The Secret to a Solid Compliance Strategy

4 minute read

Jessie Barth

Carefully managing data is essential to ensuring security in the age of GDPR

General Data Protection Regulation (GDPR) was introduced in May 2018 as a part of data protection reform in Europe, but it also applies to those organizations operating outside of Europe that are selling their goods and services to customers and enterprises in Europe. In essence, all the major multinational companies in the world have to abide by the GDPR compliance strategy. Data elements that are protected include names, photos, physical addresses, and IP addresses, as well as data regarding ethnicity or sex.

In this data privacy era, companies face heavy fines and serious consequences for violating industry and legal standards—especially in the wake of GDPR; therefore, compliance has become a guiding principle for nearly every action a company takes. For industries like health care and finance, stringent rules and regulations are part of everyday functionality.

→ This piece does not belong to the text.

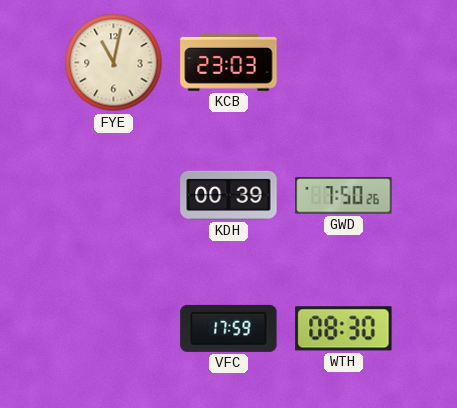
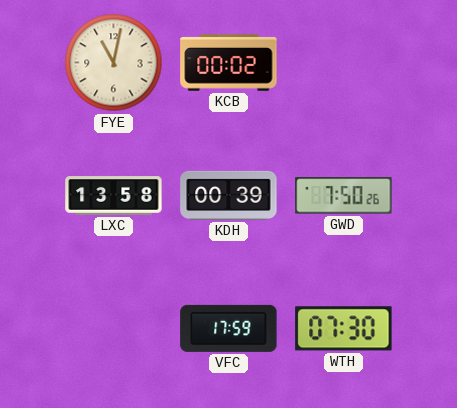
KCB: 23:03 -> 00:02
LXC: none -> 13:58
WTH: 08:30 -> 07:30
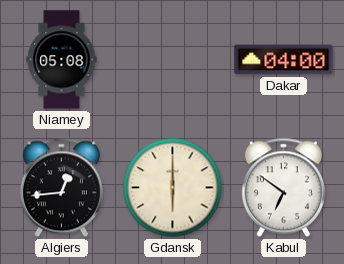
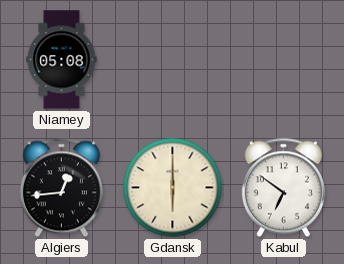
Dakar: 04:00 -> none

What is central to GDPR is a major focus on documentation and how companies demonstrate compliance. Understanding what data a company has, how it’s collected, what it is used for, and how long it is kept are necessary steps toward GDPR compliance.

While GDPR compliance can feel like a burdensome necessary evil, companies should try to think of it more as a business investment, providing them with the opportunity to focus on their data as a key competitive tool and business driver. Marketing and sales content is no exception.

The challenge is how to leverage your data for business growth while ensuring solid compliance with data privacy standards and internal policies. Here are some best practices to ensure your organization’s policies are not creating risk in the sales proposal process.

The four best practices for maintaining a solid compliance strategy

1. Ensure Sound Content Tracking

Some organizations still track all their content manually, often in Excel spreadsheets or other internal databases. If this is how you track content, make sure you look for outdated or noncompliant information—or even just content that no longer fits current brand guidelines. Using old data can create opportunities for potential fines; it can also hurt your brand image by creating inconsistencies in tone—and give you a reputation for mishandling information during the sales process.

2. Create Audit Trails

Creating audit trails is especially important in highly regulated industries, such as financial services. Compliance and audit teams will need to see who reviewed the approved content, when, and what changes they made. Establishing clear audit trails helps ensure that all required parties have approved the content in question.

3. Create a Central Library of Stored Data

Tracking edits to content is important, but if those edited versions aren’t stored in a central, easy-to-navigate library, it can be challenging for your proposal teams to locate and leverage that content. Creating a library with all approved key messages, assets, and other responses can help your teams locate the important content they need and lessen the risk that they will use noncompliant or outdated information.

4. Establish Efficient Workflows

Working collaboratively on sales proposals can involve lots of moving parts. Make sure that all changes are tracked and logged even after they’re accepted and that the changes are reflected in the version of content that is available to the whole team. By streamlining your review cycles and providing detailed reports on content performance and usage, you can help your teams stay both compliant and effective.

As data privacy regulations, such as GDPR, continue to become strengthened and enforced globally in the wake of an increasingly data-driven world, compliance with data protection and approved use will become the focus. For proposal and sales teams on the front lines representing their companies, it’s crucial not only that the content they’re using is up to date, on brand, and on message, but also that it meets internal and external compliance requirements. Adherence to proven compliance strategy standards can do more than help companies win the business; it can ensure safe and secure data within and beyond the corporate walls.